Women’s rights groups have repeatedly accused Mexican authorities of re-victimizing survivors and failing to judge cases with a gender perspective.

Ruiz spent nine months in jail on charges of manslaughter in excess of self-defense and was eventually released pending trial.

Almost half of Mexican women have experienced sexual violence in their lifetime, government data shows.

In 2022, the Mexican government recorded a total of 3,754 women, an average of 10 per day, who were intentionally killed, a significant increase from the previous year. Only a third were investigated as femicides.

That number is likely only a fraction of the real number due to the rise in disappearances and the underreporting of violence in the country.

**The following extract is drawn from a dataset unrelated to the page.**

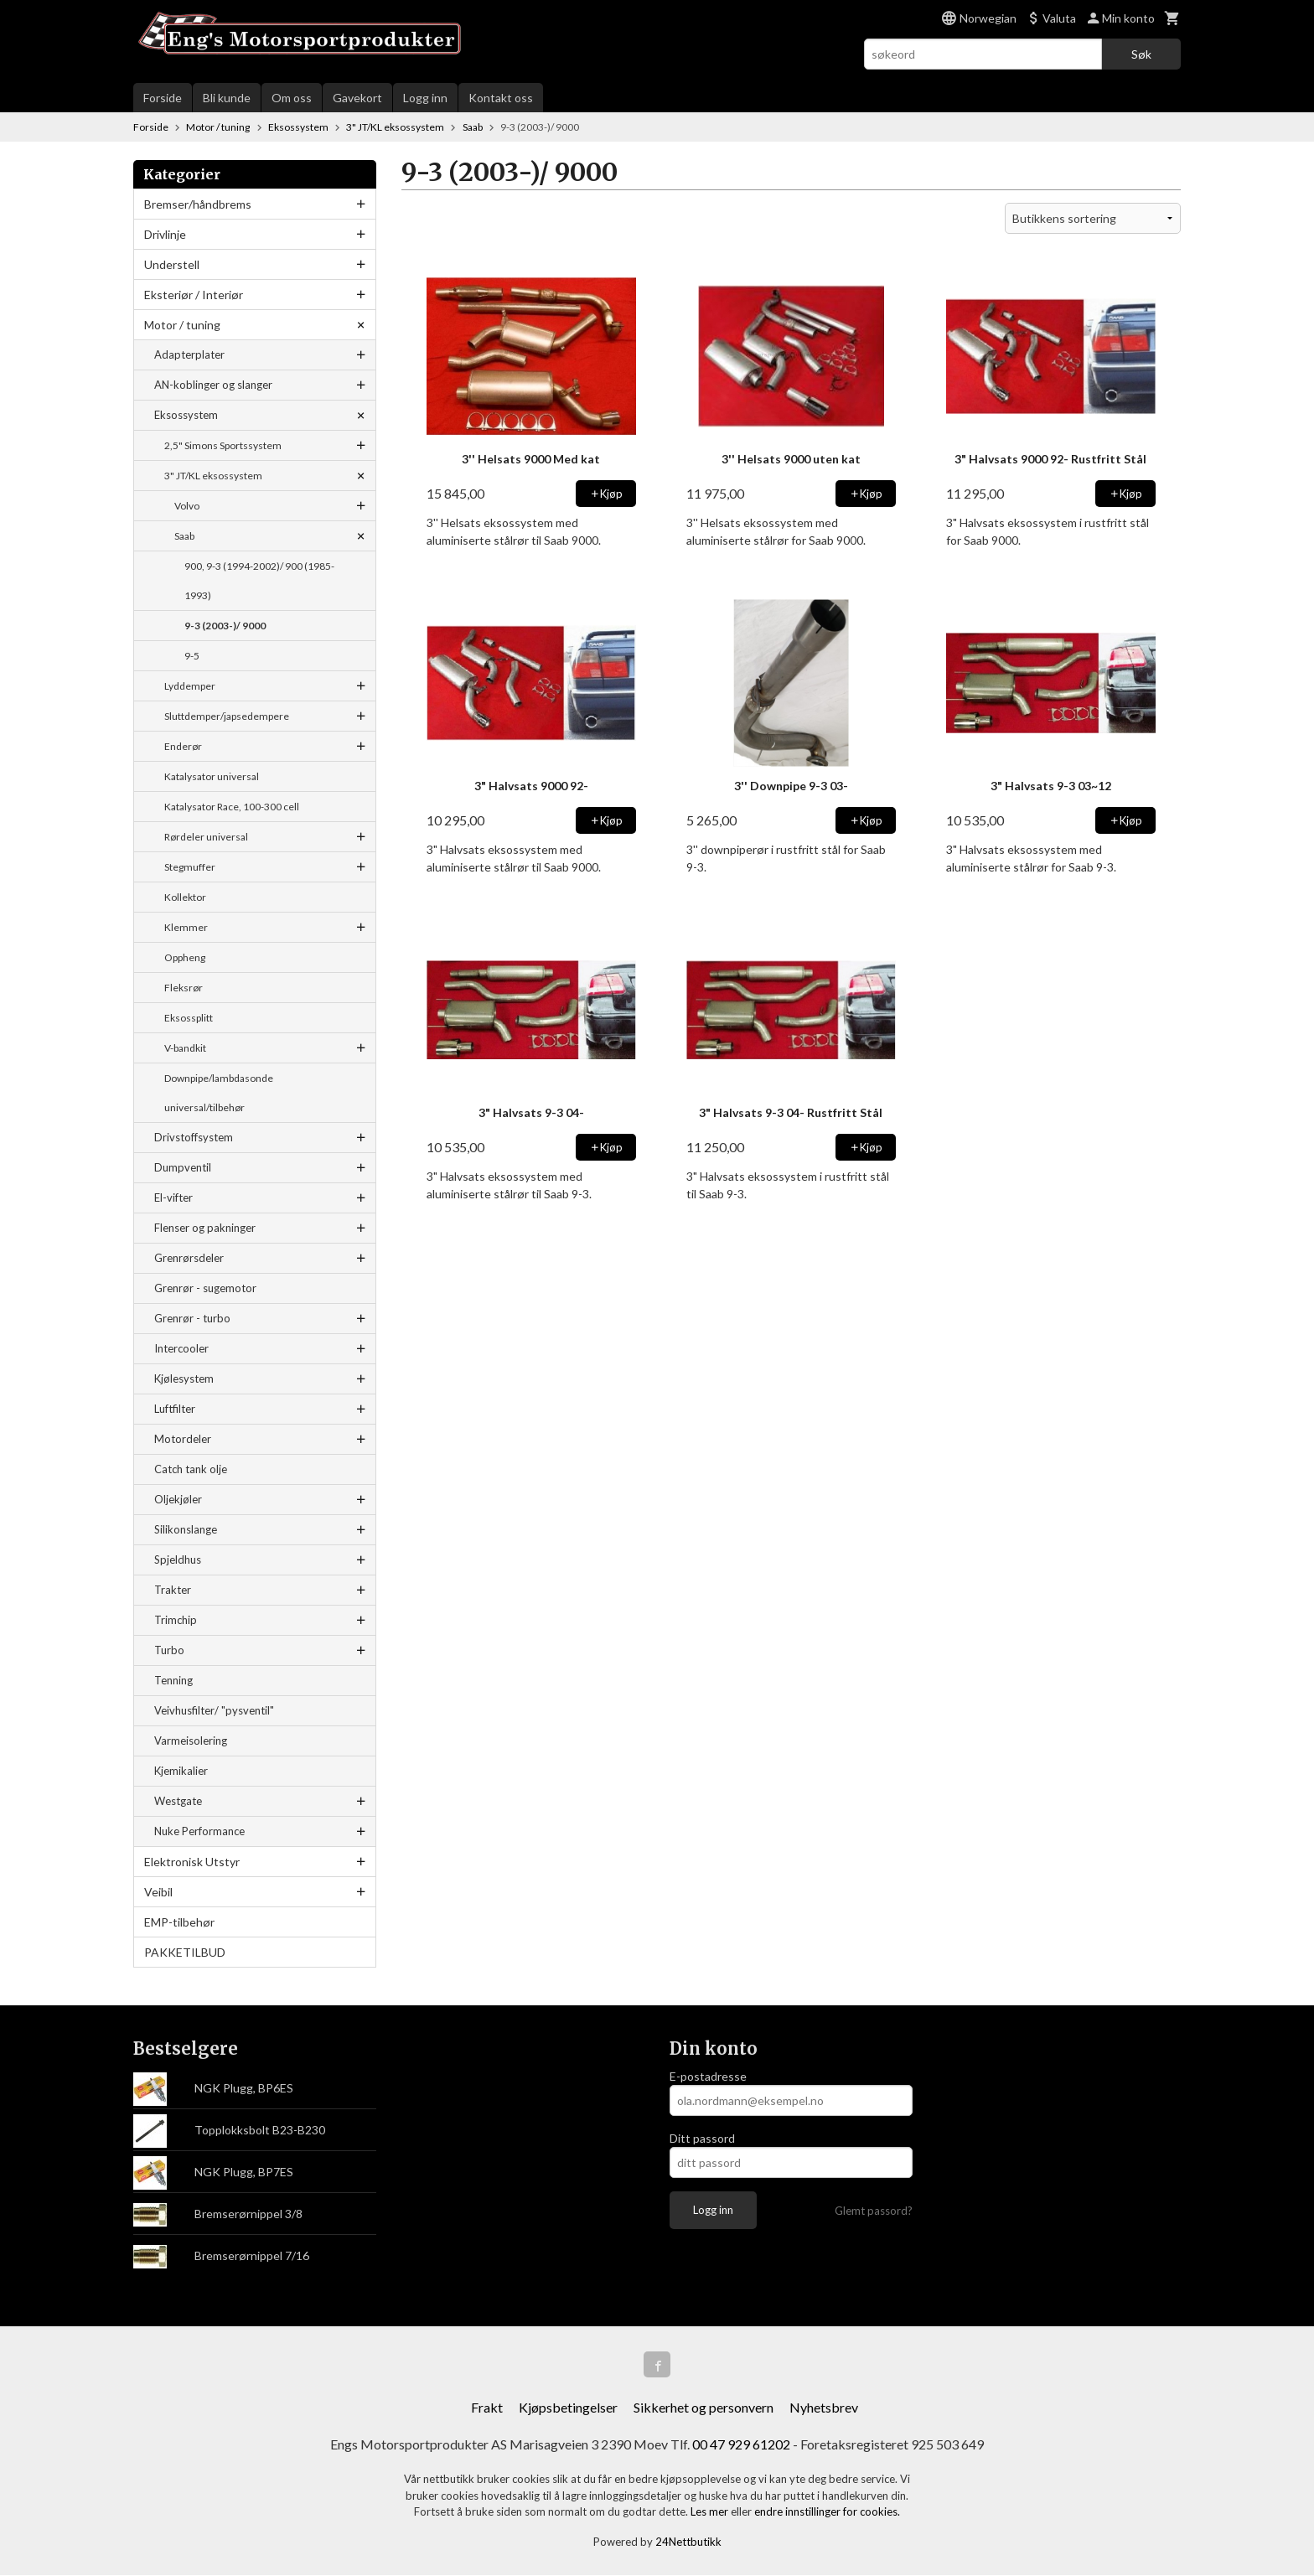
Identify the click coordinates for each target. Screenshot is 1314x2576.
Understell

Angélica Ospina, an International Crisis Group gender fellow in Mexico, said she is concerned that the ruling could empower perpetrators while discouraging women from reporting gender-based violence or defending themselves.

The case shows how “normalized” gender-based violence is in Mexico and other parts of Latin America, Ospina said.

“When a woman defends herself, the system is particularly efficient in prosecuting her and sentencing her regardless of the conditions in which she killed the man,” Ospina said.

Meanwhile, outside the courtroom, women carried banners and chanted «justice!» Ruiz, through tears, stood in front of the crowd, thanking feminist groups and the women who had supported her through the years of the judicial process.

Speaking to the crowd, he thought of his 4-year-old son.

“My son, I hope to see you again. I hope to stay with him, to be the one to see him grow,» Ruiz said.